• [Work to complete] Print the records below exactly, from the line containing "Black Disc; - Decca 163." down to the line containing "Cooktop LP Conversion From Natural Gas", both lines included, and omit every picture.

• [Dataset extract]
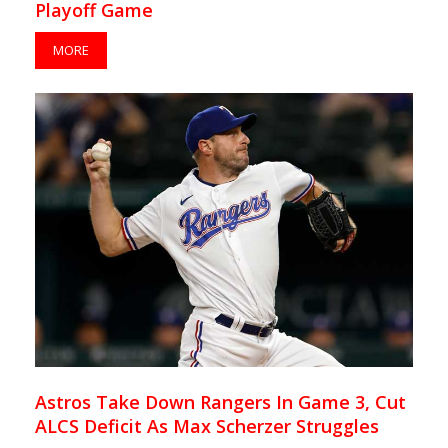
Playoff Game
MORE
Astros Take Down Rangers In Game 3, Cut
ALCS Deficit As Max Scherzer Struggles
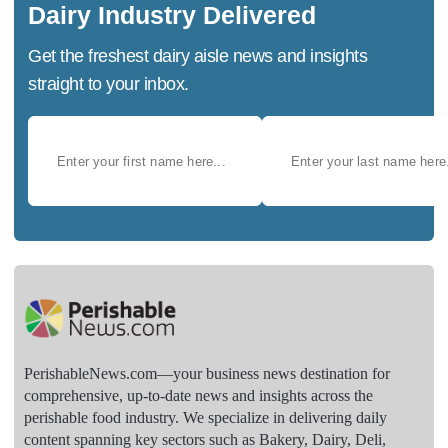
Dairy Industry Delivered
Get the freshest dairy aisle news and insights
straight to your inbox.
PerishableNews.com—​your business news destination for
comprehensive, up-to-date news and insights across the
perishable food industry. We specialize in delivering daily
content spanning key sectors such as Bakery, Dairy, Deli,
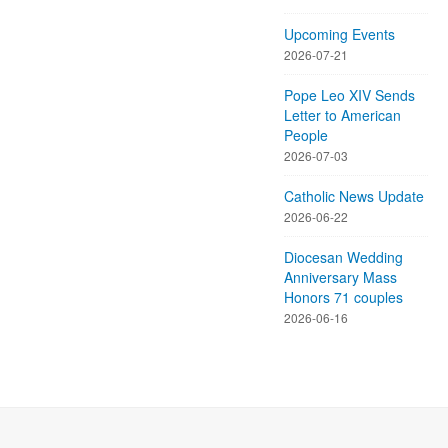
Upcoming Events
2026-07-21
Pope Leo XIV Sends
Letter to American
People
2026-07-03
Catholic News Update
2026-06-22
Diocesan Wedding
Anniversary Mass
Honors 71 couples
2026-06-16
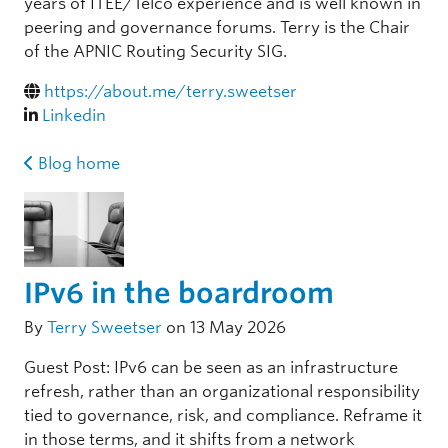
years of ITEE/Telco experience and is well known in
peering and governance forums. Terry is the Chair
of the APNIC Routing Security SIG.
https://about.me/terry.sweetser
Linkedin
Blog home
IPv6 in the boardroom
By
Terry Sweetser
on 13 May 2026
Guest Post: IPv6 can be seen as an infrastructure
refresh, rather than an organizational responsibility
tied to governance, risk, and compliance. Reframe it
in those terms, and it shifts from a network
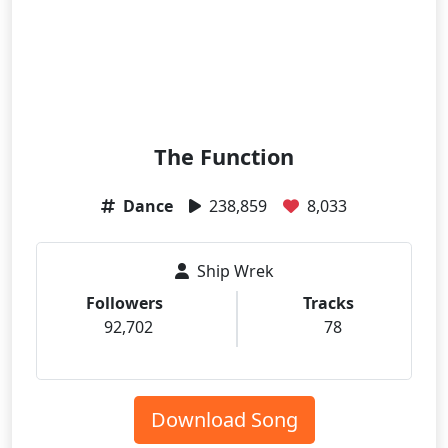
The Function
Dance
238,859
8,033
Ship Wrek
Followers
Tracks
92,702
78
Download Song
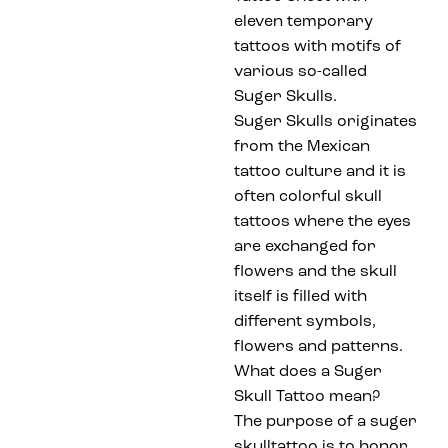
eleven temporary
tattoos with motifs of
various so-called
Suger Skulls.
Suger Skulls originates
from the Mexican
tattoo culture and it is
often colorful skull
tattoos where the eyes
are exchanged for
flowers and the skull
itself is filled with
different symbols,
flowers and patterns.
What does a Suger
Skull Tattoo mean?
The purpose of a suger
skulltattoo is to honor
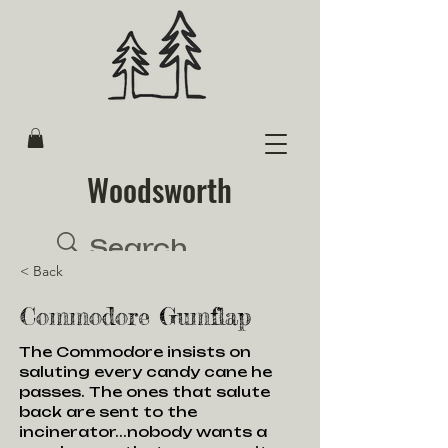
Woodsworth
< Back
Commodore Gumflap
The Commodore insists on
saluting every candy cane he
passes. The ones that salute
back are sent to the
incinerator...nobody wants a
...
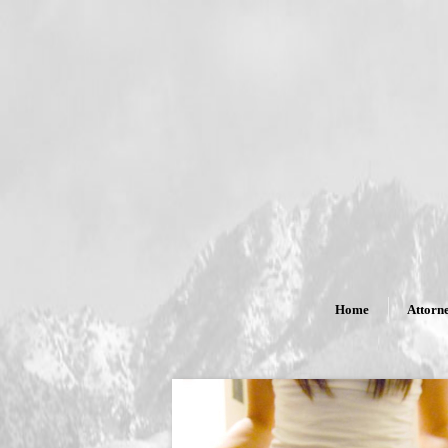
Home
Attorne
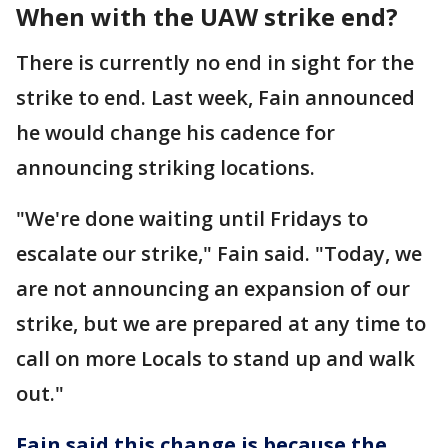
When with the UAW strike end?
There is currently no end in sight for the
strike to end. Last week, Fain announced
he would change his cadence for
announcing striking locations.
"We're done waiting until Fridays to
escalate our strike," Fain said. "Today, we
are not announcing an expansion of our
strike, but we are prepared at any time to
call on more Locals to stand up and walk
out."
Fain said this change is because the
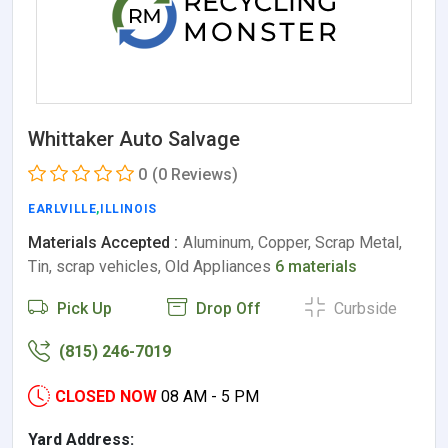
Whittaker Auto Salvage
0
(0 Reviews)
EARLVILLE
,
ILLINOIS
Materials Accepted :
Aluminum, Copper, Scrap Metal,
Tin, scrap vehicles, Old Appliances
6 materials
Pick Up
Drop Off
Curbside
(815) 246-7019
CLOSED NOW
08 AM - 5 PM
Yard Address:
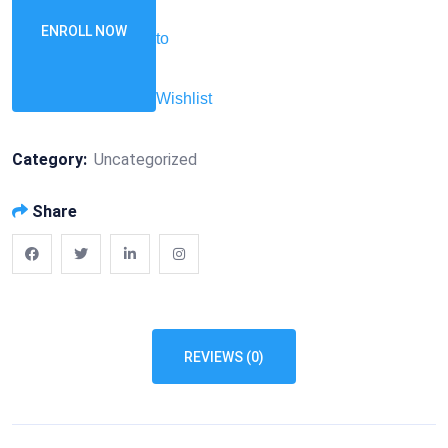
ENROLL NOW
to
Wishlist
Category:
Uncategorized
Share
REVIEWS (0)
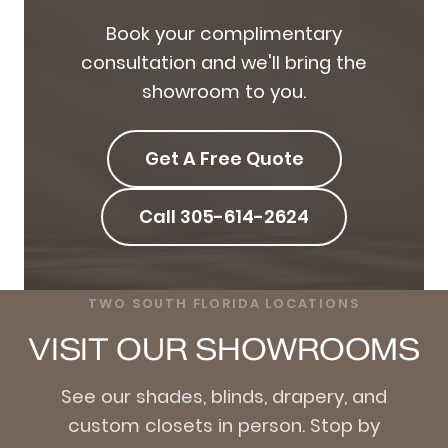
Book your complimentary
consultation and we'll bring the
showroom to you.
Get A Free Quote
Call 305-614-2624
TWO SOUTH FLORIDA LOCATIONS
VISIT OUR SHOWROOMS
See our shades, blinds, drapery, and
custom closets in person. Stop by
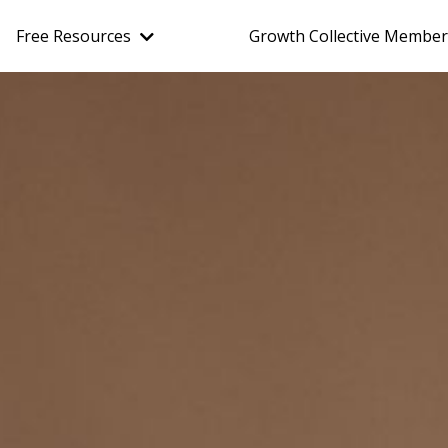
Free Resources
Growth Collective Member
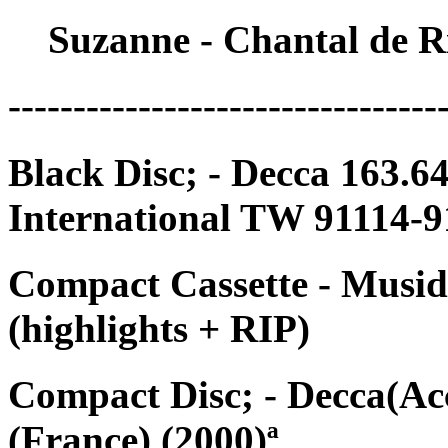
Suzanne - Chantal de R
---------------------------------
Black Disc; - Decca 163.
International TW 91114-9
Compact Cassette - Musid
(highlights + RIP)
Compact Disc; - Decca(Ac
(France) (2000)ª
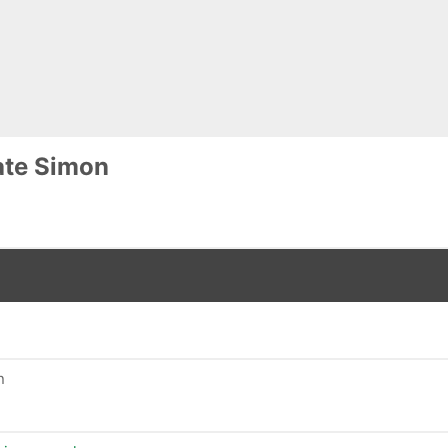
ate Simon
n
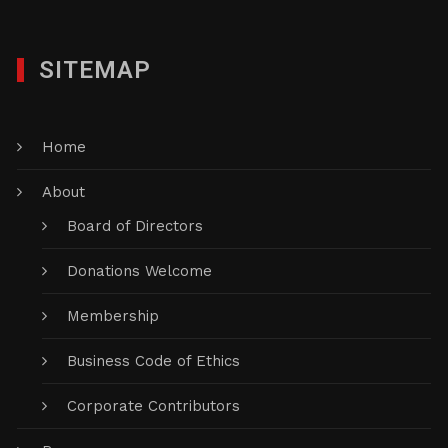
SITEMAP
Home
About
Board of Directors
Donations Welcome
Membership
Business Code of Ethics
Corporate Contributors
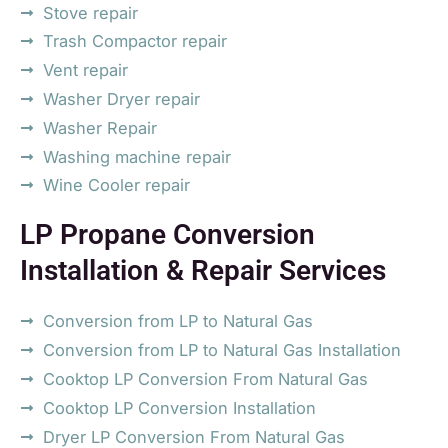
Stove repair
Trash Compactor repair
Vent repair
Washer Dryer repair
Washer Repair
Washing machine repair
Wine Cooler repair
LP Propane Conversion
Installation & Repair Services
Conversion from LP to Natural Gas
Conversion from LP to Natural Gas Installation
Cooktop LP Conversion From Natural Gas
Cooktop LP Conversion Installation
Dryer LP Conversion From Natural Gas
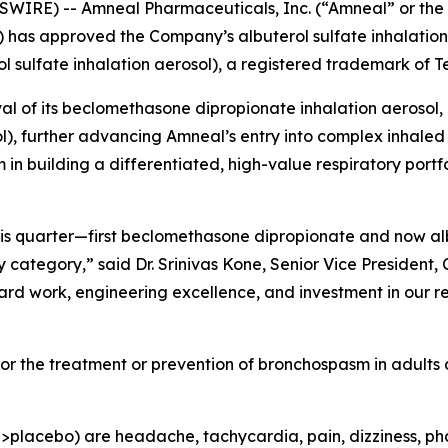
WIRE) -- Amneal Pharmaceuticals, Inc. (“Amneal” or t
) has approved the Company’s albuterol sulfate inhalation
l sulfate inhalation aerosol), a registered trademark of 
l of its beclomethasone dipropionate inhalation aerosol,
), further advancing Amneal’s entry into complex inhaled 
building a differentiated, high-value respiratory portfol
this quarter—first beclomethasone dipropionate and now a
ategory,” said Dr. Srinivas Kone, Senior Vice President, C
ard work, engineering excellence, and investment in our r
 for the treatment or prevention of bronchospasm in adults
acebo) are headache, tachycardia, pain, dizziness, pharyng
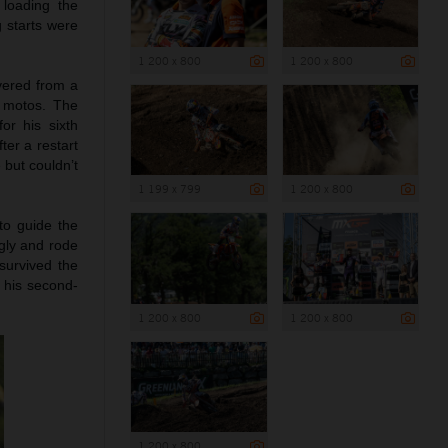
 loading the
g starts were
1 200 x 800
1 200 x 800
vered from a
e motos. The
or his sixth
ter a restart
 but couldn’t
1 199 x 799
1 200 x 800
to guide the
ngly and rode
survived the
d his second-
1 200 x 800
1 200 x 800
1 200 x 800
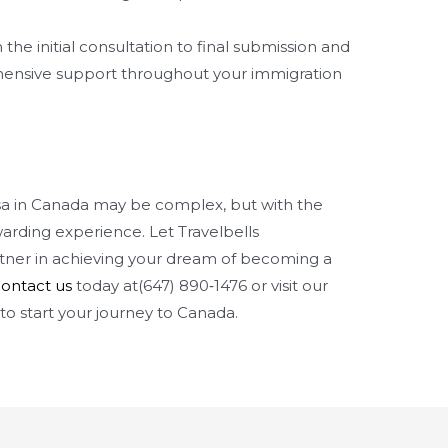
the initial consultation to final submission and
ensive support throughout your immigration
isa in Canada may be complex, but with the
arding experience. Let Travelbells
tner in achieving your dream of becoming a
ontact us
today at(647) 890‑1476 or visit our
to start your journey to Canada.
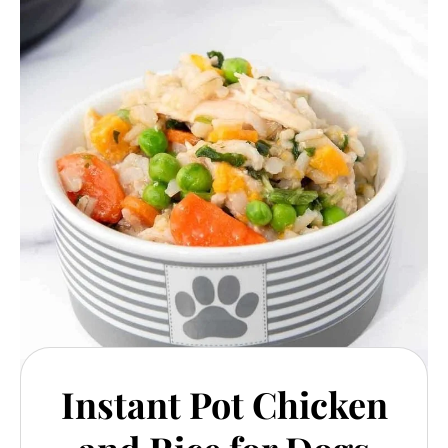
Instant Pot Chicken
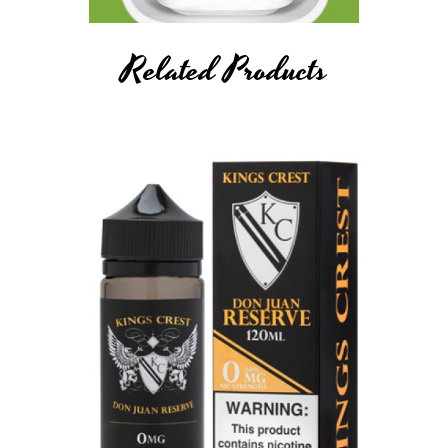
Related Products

• [Final answer]
Black Disc; - Decca 163.
International TW 91114-9
Compact Cassette - Musid
(highlights + RIP)
Compact Disc; - Decca(Ac
(France) (2000)ª
ate Simon
n
SITEMAP
Home
About
Board of Directors
Donations Welcome
Membership
Business Code of Ethics
Corporate Contributors
Stove repair
Trash Compactor repair
Vent repair
Washer Dryer repair
Washer Repair
Washing machine repair
Wine Cooler repair
LP Propane Conversion
Installation & Repair Services
Conversion from LP to Natural Gas
Conversion from LP to Natural Gas Installation
Cooktop LP Conversion From Natural Gas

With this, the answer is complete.